### MATERIAL FOR THE TASK
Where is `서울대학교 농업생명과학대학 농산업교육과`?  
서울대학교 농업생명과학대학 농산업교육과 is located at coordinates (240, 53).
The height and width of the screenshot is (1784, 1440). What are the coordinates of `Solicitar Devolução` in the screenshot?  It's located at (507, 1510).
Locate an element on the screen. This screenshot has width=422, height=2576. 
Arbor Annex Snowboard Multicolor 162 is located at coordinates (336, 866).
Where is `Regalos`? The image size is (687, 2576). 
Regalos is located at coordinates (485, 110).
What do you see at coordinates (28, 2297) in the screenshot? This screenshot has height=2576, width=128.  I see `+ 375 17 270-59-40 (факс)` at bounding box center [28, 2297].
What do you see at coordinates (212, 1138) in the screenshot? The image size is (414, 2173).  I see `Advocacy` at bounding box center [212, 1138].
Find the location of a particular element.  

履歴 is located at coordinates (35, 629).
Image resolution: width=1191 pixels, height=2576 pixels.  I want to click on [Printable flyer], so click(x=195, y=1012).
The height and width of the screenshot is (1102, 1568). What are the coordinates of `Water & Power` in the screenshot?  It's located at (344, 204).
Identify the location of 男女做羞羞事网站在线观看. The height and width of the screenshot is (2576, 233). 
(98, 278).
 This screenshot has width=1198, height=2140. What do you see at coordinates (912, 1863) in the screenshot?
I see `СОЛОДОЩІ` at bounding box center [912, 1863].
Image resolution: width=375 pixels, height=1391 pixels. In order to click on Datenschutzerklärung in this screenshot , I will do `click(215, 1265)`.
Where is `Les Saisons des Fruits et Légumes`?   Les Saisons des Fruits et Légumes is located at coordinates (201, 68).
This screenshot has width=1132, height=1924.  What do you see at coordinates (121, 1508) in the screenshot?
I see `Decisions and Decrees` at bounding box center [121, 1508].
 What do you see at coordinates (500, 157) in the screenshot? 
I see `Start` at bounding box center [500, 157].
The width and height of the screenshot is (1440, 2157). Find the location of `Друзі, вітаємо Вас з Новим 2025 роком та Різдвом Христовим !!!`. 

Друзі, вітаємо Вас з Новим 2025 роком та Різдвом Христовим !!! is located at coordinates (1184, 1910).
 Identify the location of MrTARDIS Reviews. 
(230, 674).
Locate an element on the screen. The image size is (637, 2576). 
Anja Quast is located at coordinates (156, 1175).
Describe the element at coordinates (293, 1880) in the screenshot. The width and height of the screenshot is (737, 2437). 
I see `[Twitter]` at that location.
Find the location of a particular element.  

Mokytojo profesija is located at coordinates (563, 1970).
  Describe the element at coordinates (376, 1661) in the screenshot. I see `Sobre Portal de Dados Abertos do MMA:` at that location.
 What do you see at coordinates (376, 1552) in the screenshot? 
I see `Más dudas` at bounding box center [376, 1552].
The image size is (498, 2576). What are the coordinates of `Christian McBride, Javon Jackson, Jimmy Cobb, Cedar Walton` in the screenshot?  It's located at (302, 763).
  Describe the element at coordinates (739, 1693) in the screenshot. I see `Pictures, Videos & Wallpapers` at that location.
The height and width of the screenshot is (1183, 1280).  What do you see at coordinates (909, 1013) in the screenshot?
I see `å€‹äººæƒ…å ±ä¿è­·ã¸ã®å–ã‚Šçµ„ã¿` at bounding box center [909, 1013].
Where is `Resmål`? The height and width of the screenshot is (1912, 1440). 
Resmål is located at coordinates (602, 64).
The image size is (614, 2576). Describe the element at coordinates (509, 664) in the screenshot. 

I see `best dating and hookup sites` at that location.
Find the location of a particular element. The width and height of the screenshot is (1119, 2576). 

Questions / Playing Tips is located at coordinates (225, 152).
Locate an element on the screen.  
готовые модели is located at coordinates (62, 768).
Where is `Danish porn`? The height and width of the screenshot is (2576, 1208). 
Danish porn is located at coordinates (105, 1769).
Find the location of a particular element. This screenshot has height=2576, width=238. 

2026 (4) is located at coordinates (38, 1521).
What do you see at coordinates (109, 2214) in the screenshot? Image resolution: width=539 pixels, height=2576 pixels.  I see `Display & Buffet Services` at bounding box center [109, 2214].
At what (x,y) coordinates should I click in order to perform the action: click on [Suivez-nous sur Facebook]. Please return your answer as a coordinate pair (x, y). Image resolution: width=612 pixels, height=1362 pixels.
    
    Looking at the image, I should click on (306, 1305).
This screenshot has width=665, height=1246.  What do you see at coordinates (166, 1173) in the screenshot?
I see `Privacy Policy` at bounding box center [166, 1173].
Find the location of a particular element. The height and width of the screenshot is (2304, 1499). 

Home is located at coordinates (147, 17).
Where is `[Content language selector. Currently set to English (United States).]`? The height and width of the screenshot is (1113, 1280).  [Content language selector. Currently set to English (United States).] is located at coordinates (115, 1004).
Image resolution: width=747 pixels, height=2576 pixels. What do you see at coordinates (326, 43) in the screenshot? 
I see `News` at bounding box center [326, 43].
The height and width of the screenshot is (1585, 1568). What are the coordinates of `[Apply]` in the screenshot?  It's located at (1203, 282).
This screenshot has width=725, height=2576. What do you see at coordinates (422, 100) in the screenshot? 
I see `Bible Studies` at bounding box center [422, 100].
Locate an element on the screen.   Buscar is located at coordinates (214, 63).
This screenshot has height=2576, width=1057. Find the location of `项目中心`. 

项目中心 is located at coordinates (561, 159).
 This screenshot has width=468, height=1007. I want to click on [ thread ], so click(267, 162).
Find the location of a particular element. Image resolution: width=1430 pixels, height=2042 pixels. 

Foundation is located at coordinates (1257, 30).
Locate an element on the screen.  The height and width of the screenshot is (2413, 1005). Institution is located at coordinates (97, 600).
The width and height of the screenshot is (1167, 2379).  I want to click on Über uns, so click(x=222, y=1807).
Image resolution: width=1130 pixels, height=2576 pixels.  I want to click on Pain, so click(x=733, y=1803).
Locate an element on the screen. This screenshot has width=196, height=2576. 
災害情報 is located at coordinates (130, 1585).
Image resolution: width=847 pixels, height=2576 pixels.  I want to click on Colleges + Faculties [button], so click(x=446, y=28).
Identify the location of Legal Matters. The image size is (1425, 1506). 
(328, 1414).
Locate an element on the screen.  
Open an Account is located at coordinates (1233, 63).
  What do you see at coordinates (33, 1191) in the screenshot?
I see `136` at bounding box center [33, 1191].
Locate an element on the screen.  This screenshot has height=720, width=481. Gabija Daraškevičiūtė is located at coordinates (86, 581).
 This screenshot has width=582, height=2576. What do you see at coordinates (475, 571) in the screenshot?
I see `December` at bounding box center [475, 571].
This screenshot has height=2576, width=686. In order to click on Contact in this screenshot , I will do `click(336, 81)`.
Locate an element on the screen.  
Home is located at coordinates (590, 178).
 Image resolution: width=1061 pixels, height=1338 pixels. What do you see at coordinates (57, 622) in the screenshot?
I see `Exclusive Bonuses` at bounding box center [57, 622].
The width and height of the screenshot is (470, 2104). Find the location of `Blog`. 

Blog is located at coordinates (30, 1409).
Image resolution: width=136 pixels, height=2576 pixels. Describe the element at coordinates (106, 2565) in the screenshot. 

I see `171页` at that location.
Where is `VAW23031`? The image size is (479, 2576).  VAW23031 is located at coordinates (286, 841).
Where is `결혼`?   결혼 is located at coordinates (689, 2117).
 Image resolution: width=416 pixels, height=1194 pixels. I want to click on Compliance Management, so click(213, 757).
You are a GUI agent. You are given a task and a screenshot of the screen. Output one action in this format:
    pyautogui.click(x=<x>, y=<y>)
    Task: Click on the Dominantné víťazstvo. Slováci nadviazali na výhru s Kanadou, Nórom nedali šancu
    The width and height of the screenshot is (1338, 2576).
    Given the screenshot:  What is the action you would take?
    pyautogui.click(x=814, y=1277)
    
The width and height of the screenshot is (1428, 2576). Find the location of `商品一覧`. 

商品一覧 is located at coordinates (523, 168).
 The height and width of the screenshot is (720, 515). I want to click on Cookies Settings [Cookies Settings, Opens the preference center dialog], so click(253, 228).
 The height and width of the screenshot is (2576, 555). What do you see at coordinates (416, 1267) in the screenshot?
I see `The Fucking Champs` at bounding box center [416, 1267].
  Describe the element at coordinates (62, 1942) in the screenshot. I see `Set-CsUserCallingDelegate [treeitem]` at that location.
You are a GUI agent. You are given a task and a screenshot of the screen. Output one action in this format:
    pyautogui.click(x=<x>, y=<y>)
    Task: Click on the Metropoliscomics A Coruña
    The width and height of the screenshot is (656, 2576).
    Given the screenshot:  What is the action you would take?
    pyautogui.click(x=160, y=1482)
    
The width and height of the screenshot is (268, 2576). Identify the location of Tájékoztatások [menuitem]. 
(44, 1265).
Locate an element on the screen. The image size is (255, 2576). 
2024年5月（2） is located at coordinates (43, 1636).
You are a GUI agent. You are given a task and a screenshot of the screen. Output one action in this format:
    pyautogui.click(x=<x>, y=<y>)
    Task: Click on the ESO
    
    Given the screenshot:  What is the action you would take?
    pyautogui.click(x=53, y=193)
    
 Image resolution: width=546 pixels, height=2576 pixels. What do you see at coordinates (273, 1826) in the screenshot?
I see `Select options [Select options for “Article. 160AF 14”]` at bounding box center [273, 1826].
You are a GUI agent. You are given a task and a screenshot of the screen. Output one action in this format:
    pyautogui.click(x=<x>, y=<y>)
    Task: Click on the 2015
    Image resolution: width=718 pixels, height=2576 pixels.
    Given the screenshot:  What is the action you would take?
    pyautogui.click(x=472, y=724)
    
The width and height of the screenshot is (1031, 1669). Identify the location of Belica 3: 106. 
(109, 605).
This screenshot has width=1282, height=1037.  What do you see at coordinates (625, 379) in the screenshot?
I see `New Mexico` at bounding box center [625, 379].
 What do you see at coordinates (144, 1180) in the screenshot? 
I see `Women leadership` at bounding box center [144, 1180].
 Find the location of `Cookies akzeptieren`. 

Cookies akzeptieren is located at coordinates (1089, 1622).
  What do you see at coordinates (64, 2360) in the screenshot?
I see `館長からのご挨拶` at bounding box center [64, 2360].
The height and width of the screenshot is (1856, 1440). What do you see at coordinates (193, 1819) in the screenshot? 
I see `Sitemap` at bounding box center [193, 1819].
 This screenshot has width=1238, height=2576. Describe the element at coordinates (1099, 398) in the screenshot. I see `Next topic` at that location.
######
Scan the data above; copy every line where "will" appears.

*ANSWER SPACE*
Image resolution: width=375 pixels, height=1391 pixels. In order to click on Datenschutzerklärung in this screenshot , I will do `click(215, 1265)`.
This screenshot has height=2576, width=686. In order to click on Contact in this screenshot , I will do `click(336, 81)`.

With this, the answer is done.